Perhaps Hillman’s kenosis leaves the vacuum of the emptiness unaddressed, and my suggestion for something to fill that void is service. Service to the earth and service to each other. Service is about community; about the neighbour you don’t know; about asking yourself what will really help your partner. That might be doing the shopping or it might be about space or silence. It might even be leaving your current relationship. Service is about protecting endangered species; it is taking responsibility for pollution; building new homes on brownfield sites; stopping your car before the crossing, not halfway into it.

Service satisfies the need to feel of value, the need for transcendent expression, but it does not seek to give answers. To be of service is to stay out of depression (see Jung’s letter about this here). I can say, with a fair degree of certainty, that most of the people I worked with as a therapist expressed a wish to be of service, but were unable to carry this out because of external conditions. The politics of austerity create only despair and greed.

For having been born elsewhere.
For having been born elsewhere, (Francisco Goya ca. 1814-1823)

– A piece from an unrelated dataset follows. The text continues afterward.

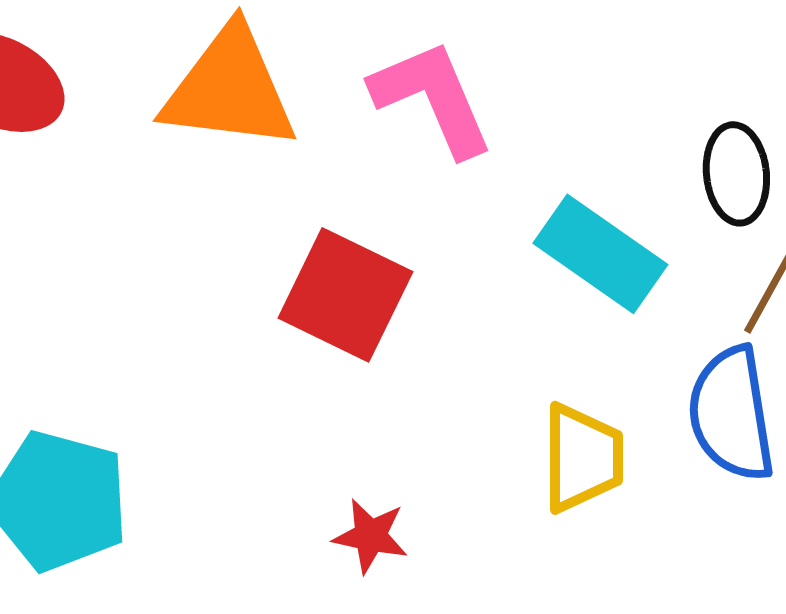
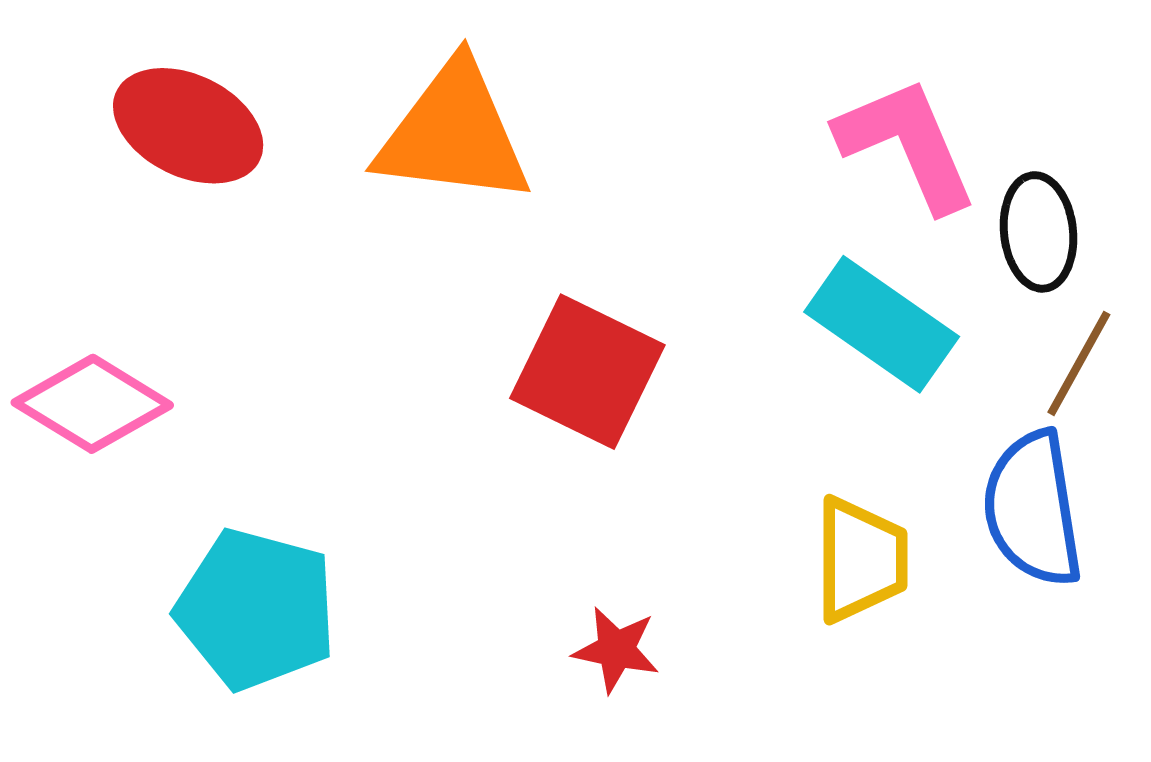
pink L-shape: (432, 98) -> (907, 144), moved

As always, there is something hidden that needs to be made conscious. The psychoanalyst Robert D. Stolorow has something valuable to say here, and I quote:

In some accommodative patterns, serving or performing becomes a way of substituting for a missing sense of inherent value and thereby maintaining a connection with a viewing other.

Robert D. Stolorow

There is a root in ‘service’ that means slavery. To be of service is not to be a slave, nor is it to seek to address feelings of inferiority. Feeling enslaved makes service impossible, therefore it is imperative that we are able to acknowledge shame and loosen its grip on our hearts. As Stolorow writes in a spirited defence of the piece I linked to above:

True repentance belongs to guilt, not to shame. Repenting out of shame is inauthentic repentance. To repent for being vulnerable, for example, is absurd. We should be much more alarmed by people who are guiltless than by those who are shameless.

Robert D. Stolorow

Whether shame is public or private, it crushes the spirit that is needed to create change. To feel guilty is to recognise a mistake, to own it, to acknowledge one’s inherent imperfection without being annihilated. It is so difficult to see: I struggle enormously with my own guilt, yet when I heard one of my visitors2 express guilt, my heart opened like a door of leaves. In an article about trauma and empathy Stolorow has this to say:

A new form of human solidarity would also become possible rooted not in shared resurrective grandiosity but in shared recognition and respect for our common human finiteness. If we can help one another bear the darkness rather than evade it, perhaps one day we will be able to see the light.

Robert D. Stolorow

Perhaps I could offer an alternative version that avoids the duality.

A new form of solidarity (that includes the human and the other than human) would become possible rooted not in projected shame and religious feeling, but in an understanding and praxis of service that acknowledges our shared vulnerability. If we can help one another, perhaps we will, at last, be able to love the colours of the night.